- Exercise aim -
Your task is to filter the data below down to the lines holding "besoins".

- Data extract -
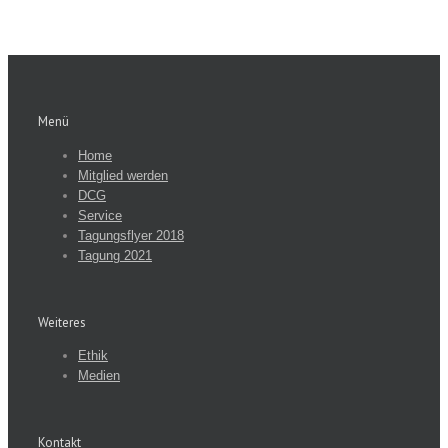
Menü
Home
Mitglied werden
DCG
Service
Tagungsflyer 2018
Tagung 2021
Weiteres
Ethik
Medien
Kontakt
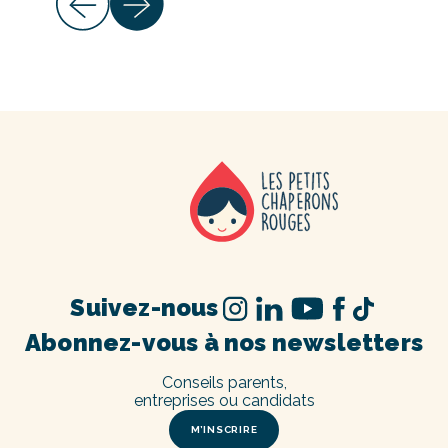
Suivez-nous
Abonnez-vous à nos newsletters
Conseils parents,
entreprises ou candidats
M’INSCRIRE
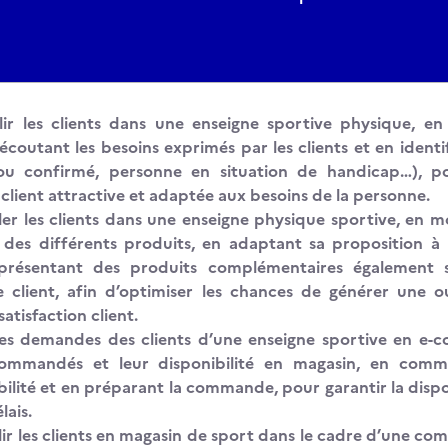
llir les clients dans une enseigne sportive physique, 
 écoutant les besoins exprimés par les clients et en identi
ou confirmé, personne en situation de handicap…), p
client attractive et adaptée aux besoins de la personne.
ler les clients dans une enseigne physique sportive, en m
des différents produits, en adaptant sa proposition à l
 présentant des produits complémentaires également s
ce client, afin d’optimiser les chances de générer une 
satisfaction client.
les demandes des clients d’une enseigne sportive en e-c
commandés et leur disponibilité en magasin, en comm
bilité et en préparant la commande, pour garantir la dispo
lais.
lir les clients en magasin de sport dans le cadre d’une co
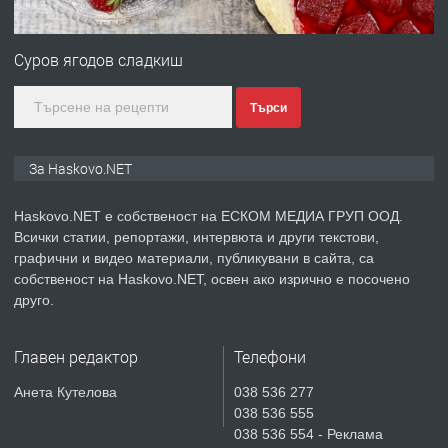
ПРЕДЛАГА
№4120 Магазин/Офис под наем в кв.
Любен Каравелов, Хасково-близо до
Суров ягодов сладкиш
градската градина!
Търси
преди 4 дни
ПРЕДЛАГА
ПРОСТОРЕН ТРИСТАЕН
За Haskovo.NET
АПАРТАМЕНТ В НОВА СГРАДА КВ.
КУБА
Haskovo.NET е собственост на ЕСКОМ МЕДИА ГРУП ООД.
Всички статии, репортажи, интервюта и други текстови,
преди 4 дни
графични и видео материали, публикувани в сайта, са
собственост на Haskovo.NET, освен ако изрично е посочено
ПРЕДЛАГА
Продавам парцел в гр. Хасково кв.
друго.
Хисаря до ток, вода,канализация,
асфалт 0889 537 426
Главен редактор
Телефони
преди 4 дни
Анета Кутелова
038 536 277
038 536 555
ПРЕДЛАГА
СГЛОБЯВАНЕ НА МЕБЕЛИ.
038 536 554 - Реклама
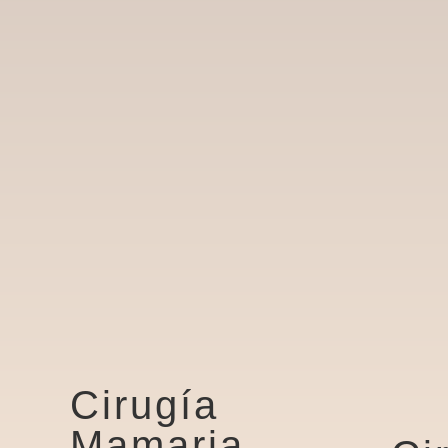
Cirugía
Mamaria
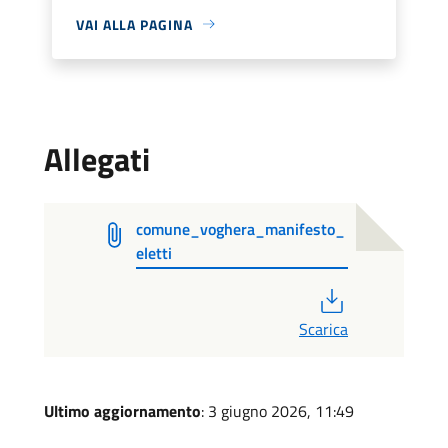
VAI ALLA PAGINA
Allegati
comune_voghera_manifesto_
eletti
PDF
Scarica
Ultimo aggiornamento
: 3 giugno 2026, 11:49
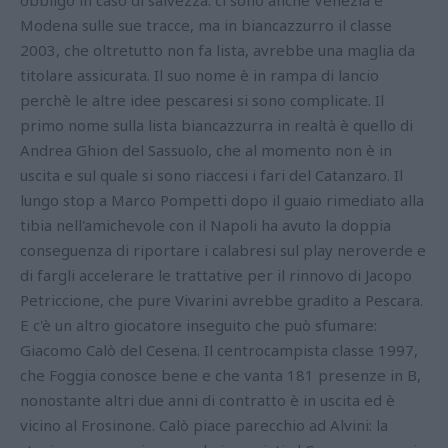
Modena sulle sue tracce, ma in biancazzurro il classe
2003, che oltretutto non fa lista, avrebbe una maglia da
titolare assicurata. Il suo nome è in rampa di lancio
perchè le altre idee pescaresi si sono complicate. Il
primo nome sulla lista biancazzurra in realtà è quello di
Andrea Ghion del Sassuolo, che al momento non è in
uscita e sul quale si sono riaccesi i fari del Catanzaro. Il
lungo stop a Marco Pompetti dopo il guaio rimediato alla
tibia nell'amichevole con il Napoli ha avuto la doppia
conseguenza di riportare i calabresi sul play neroverde e
di fargli accelerare le trattative per il rinnovo di Jacopo
Petriccione, che pure Vivarini avrebbe gradito a Pescara.
E c'è un altro giocatore inseguito che può sfumare:
Giacomo Calò del Cesena. Il centrocampista classe 1997,
che Foggia conosce bene e che vanta 181 presenze in B,
nonostante altri due anni di contratto è in uscita ed è
vicino al Frosinone. Calò piace parecchio ad Alvini: la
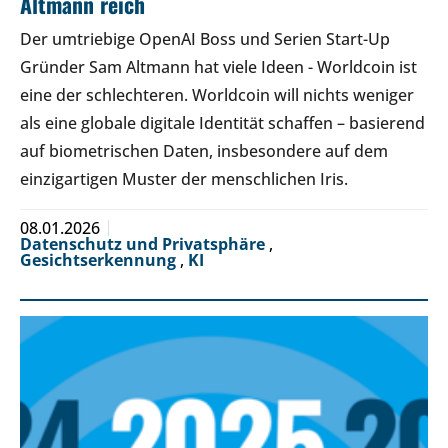
Altmann reich
Der umtriebige OpenAI Boss und Serien Start-Up
Gründer Sam Altmann hat viele Ideen - Worldcoin ist
eine der schlechteren. Worldcoin will nichts weniger
als eine globale digitale Identität schaffen – basierend
auf biometrischen Daten, insbesondere auf dem
einzigartigen Muster der menschlichen Iris.
08.01.2026
Datenschutz und Privatsphäre
,
Gesichtserkennung
,
KI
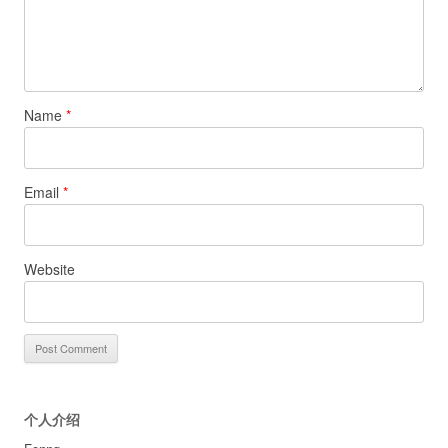
Name
*
Email
*
Website
个人介绍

- Task answer -
 écoutant les besoins exprimés par les clients et en identi
client attractive et adaptée aux besoins de la personne.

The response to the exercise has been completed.